State of individual philanthropy in Pakistan

Muhammad Zohaib Faizi

In recent decades, Philanthropy has emerged as an important component of United Nation’s sustainable development goals agenda that requires nurturing and enhancing of social institutions. In Pakistan, giving charity is a common practice for many households not only for social welfare but also because of religious affiliations. Since Pakistan has a complex social system where government is not taking care of fundamental issues like health, education and housing, the private sector to some extent exploits this gap through private and commercial institutions which do not provide the value for money they charge for their services.

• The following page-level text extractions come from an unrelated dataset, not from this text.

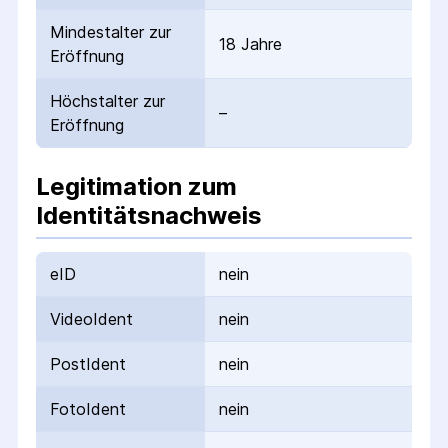
Mindestalter zur
18 Jahre
Eröffnung
Höchstalter zur
–
Eröffnung
Legitimation zum
Identitätsnachweis
eID
nein
VideoIdent
nein
PostIdent
nein
FotoIdent
nein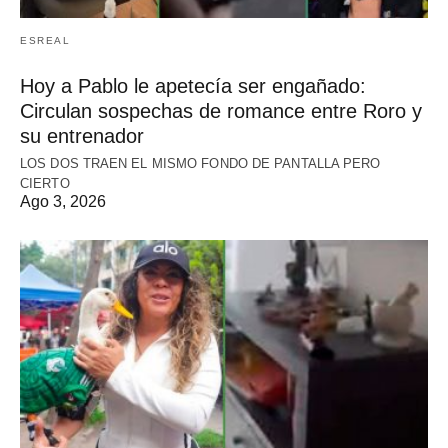
ESREAL
Hoy a Pablo le apetecía ser engañado:
Circulan sospechas de romance entre Roro y
su entrenador
LOS DOS TRAEN EL MISMO FONDO DE PANTALLA PERO
CIERTO
Ago 3, 2026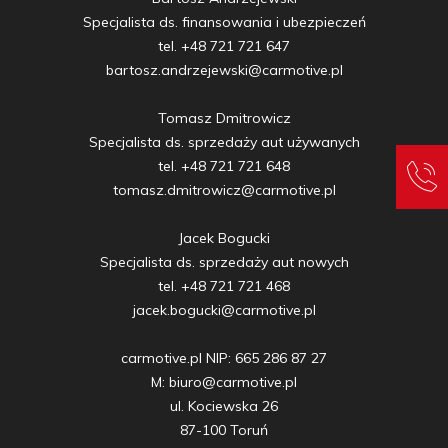
Specjalista ds. finansowania i ubezpieczeń

tel. +48 721 721 647

bartosz.andrzejewski@carmotive.pl

Tomasz Dmitrowicz

Specjalista ds. sprzedaży aut używanych

tel. +48 721 721 648

tomasz.dmitrowicz@carmotive.pl

Jacek Bogucki

Specjalista ds. sprzedaży aut nowych

tel. +48 721 721 468

jacek.bogucki@carmotive.pl

carmotive.pl NIP: 665 286 87 27

M: biuro@carmotive.pl

ul. Kociewska 26

87-100 Toruń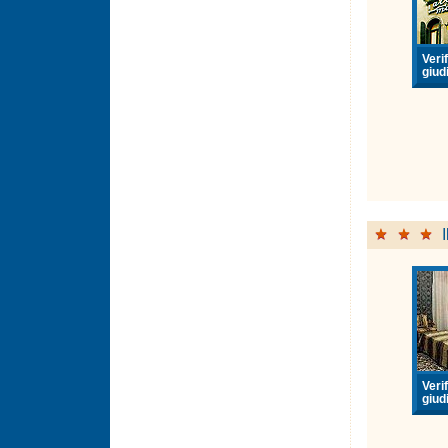
Verif
giudi
Verif
giudi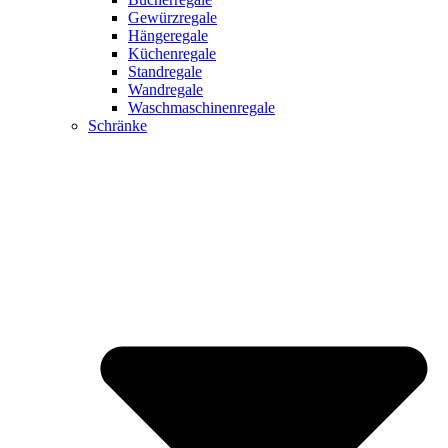
Gewürzregale
Hängeregale
Küchenregale
Standregale
Wandregale
Waschmaschinenregale
Schränke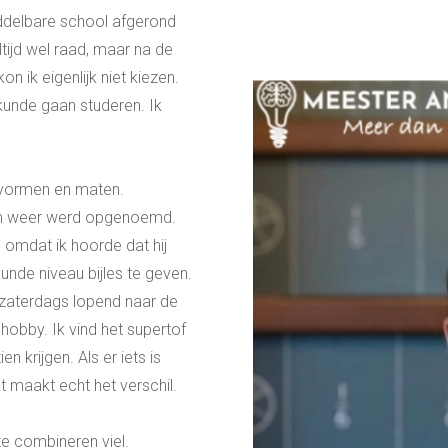
middelbare school afgerond
tijd wel raad, maar na de
 ik eigenlijk niet kiezen.
kunde gaan studeren. Ik
e vormen en maten.
aam weer werd opgenoemd.
 omdat ik hoorde dat hij
de niveau bijles te geven.
p zaterdags lopend naar de
n hobby. Ik vind het supertof
n krijgen. Als er iets is
at maakt echt het verschil.
e combineren viel.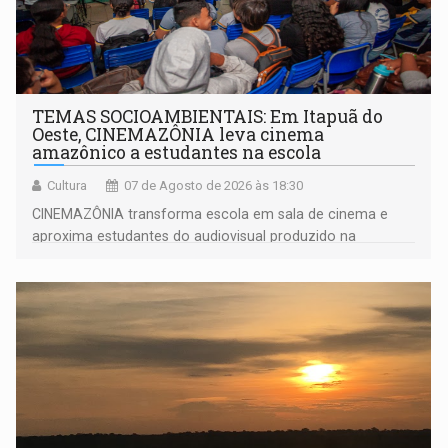
TEMAS SOCIOAMBIENTAIS: Em Itapuã do
Oeste, CINEMAZÔNIA leva cinema
amazônico a estudantes na escola
Cultura
07 de Agosto de 2026 às 18:30
CINEMAZÔNIA transforma escola em sala de cinema e
aproxima estudantes do audiovisual produzido na
Amazônia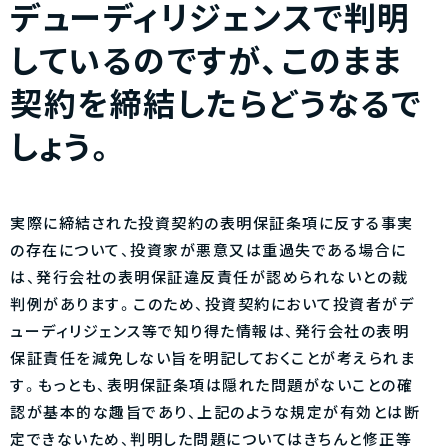
デューディリジェンスで判明
しているのですが、このまま
契約を締結したらどうなるで
しょう。
実際に締結された投資契約の表明保証条項に反する事実
の存在について、投資家が悪意又は重過失である場合に
は、発行会社の表明保証違反責任が認められないとの裁
判例があります。このため、投資契約において投資者がデ
ューディリジェンス等で知り得た情報は、発行会社の表明
保証責任を減免しない旨を明記しておくことが考えられま
す。もっとも、表明保証条項は隠れた問題がないことの確
認が基本的な趣旨であり、上記のような規定が有効とは断
定できないため、判明した問題についてはきちんと修正等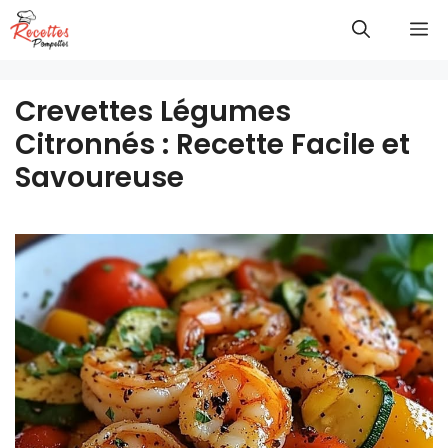
Aller
M
au
contenu
Crevettes Légumes
Citronnés : Recette Facile et
Savoureuse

In such circumstances, there is still a ray of hope due to huge philanthropy in Pakistan. To some extent, a large population still depends on philanthropic activities in the country. Individual recipients receive the major share of charity as compared to Non for Profit organizations (NPO). Households tend to give directly to needy and deserving individuals. Mistrust on NPOs is the major reason why people are giving directly to individuals and this makes a lot of charity unstructured and unregistered. Zakat funds is another major challenge when it comes to giving out to NPOs as many households are not sure which NPOs are eligible to receive Zakat funds and use it as per Shariah laws. Lack of knowledge also exists regarding tax incentives due to which there is a major chunk of population not tilted towards giving charity to NPOs.

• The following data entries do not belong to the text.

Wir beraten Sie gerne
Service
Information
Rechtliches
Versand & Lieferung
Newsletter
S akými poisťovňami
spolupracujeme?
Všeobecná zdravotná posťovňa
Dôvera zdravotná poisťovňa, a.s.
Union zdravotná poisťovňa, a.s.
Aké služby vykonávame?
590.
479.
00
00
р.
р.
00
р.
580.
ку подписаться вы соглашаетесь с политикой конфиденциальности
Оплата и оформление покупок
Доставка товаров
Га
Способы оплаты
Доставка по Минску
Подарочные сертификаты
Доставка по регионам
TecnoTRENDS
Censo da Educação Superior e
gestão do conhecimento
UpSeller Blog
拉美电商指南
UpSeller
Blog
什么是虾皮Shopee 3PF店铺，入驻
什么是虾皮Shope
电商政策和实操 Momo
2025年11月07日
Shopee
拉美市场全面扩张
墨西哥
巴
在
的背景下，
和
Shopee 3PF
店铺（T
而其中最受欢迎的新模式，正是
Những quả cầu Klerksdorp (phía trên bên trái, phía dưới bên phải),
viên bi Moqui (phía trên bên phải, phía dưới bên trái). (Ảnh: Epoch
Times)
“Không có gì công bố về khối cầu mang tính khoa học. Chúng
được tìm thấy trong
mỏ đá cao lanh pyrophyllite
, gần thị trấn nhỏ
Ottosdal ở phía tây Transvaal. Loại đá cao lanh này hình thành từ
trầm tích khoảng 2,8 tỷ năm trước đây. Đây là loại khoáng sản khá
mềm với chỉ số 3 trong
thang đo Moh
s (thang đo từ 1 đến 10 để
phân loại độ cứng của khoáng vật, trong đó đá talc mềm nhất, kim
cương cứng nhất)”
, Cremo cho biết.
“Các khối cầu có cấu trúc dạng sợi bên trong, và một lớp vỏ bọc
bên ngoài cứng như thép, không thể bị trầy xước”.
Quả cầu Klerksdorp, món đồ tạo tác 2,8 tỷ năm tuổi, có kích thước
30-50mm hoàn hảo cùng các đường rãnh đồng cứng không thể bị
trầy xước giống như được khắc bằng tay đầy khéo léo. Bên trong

A recent study from Pakistan Center for Philanthropy (PCP) shows surprising numbers and insights about the pattern of charity giving in the country. Individual giving in Pakistan is huge and estimated to be PKR 240 Billion in 2014. The research was conducted with a sample size of 10,000 households all over Pakistan in addition to many focus groups. In 2015 alone, corporate philanthropy was estimated to be PKR 9 billion.
However, if these figures are compared with the previous research conducted in 1998 the comparison is an eye opener about the economic trends in the country. In 1998 although the total charity given out was estimated to be around PKR 78 billion but it was 2.6% of total GDP of Pakistan. Whereas the total charity amount of PKR 240 Billion in 2014 is just 0.9% of the total GDP of the country. Close analysis shows that amount of charity has increased over the years but total charity to GDP ratio has decreased significantly. This is a clear indication of how inflation has taken up country’s economy over the years. However, the philanthropic mind set exists consistently among Pakistanis.

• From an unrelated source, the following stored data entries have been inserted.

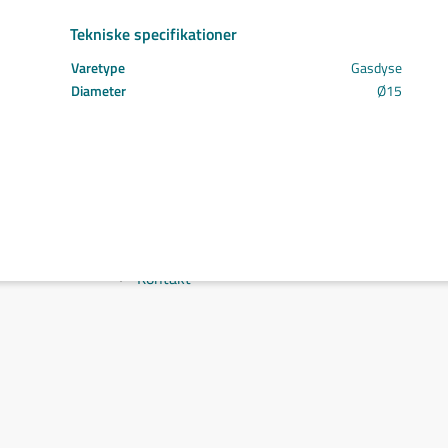
Svejs projektet sammen
Tekniske specifikationer
Kom i mål med dit projekt
Mærker
Varetype
Gasdyse
Cepro
Diameter
Ø15
Fliess
Fronius
Grupa
Hypertherm
Reuter
NST
Find certifikat
Kontakt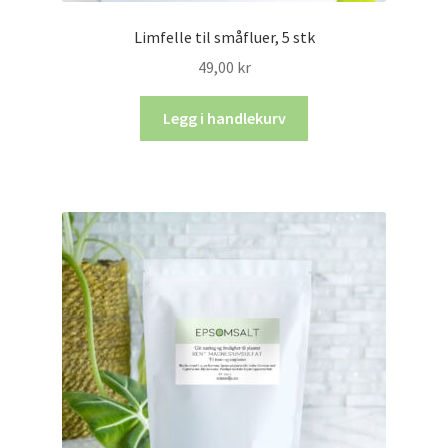
Limfelle til småfluer, 5 stk
49,00
kr
Legg i handlekurv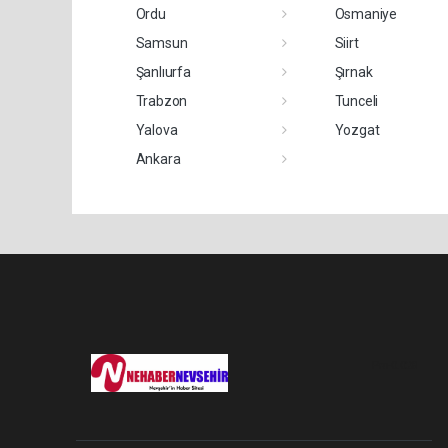
Ordu
Osmaniye
Samsun
Siirt
Şanlıurfa
Şırnak
Trabzon
Tunceli
Yalova
Yozgat
Ankara
Pro-0.028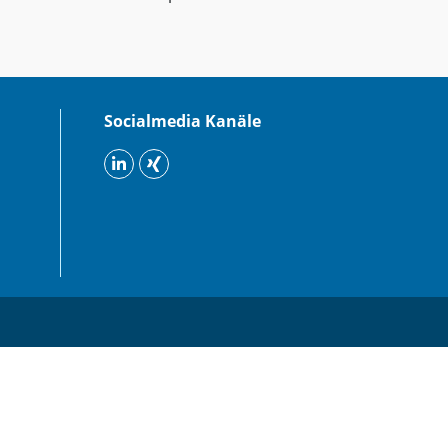
Socialmedia Kanäle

A further break down will give a clearer picture of the total amount donated in 2014. The total non Zakat funds donated were PKR 70.8 Billion; Zakat funds were PKR 25.4 Billion and the other charity which included in kind, volunteer time, Hides and amount donated to religious institutions were estimated to be around PKR 144 Billion making up a total of PKR 240 Billion.
Province wise, Punjab takes the lead in charity with PKR 112.6 billion in total followed by Sind with the total amount of PKR 78.4 Billion, KPK covered PKR 38.4 Billion and Balochistan had PKR 10.3 Billion under its name.
The top motivations for giving are altruistic desire, Family legacy, Religious faith, personal experience and satisfaction. Apart from these motivations to give, affordability of giving is a major factor as donors give according to the proportion of their earning. Survey results show that needy individuals are the primary recipients of charity. This explains why beggars are the main beneficiaries. About 67% of the respondents preferred giving to individuals as compared to organizations.
In case of giving to organizations, principal beneficiaries are mosques and madrassahs. Food donations account for more than 60% of all reported in-kind giving, regardless of the province.
Among religious factors, Zakat is one of the biggest when it comes to giving out charity in Pakistan. The survey result shows that around 87% prefer self distribution of Zakat whereas, bank deduction is 3% and 2% of the population is good with both bank deduction as well as self distribution. Again majority of this amount is distributed among individuals as compared to organizations.
People are also unaware about tax exemption benefits as a result of giving to nonprofit organizations. The increased education of this factor can certainly increase the giving pattern towards trustworthy and registered NPOs.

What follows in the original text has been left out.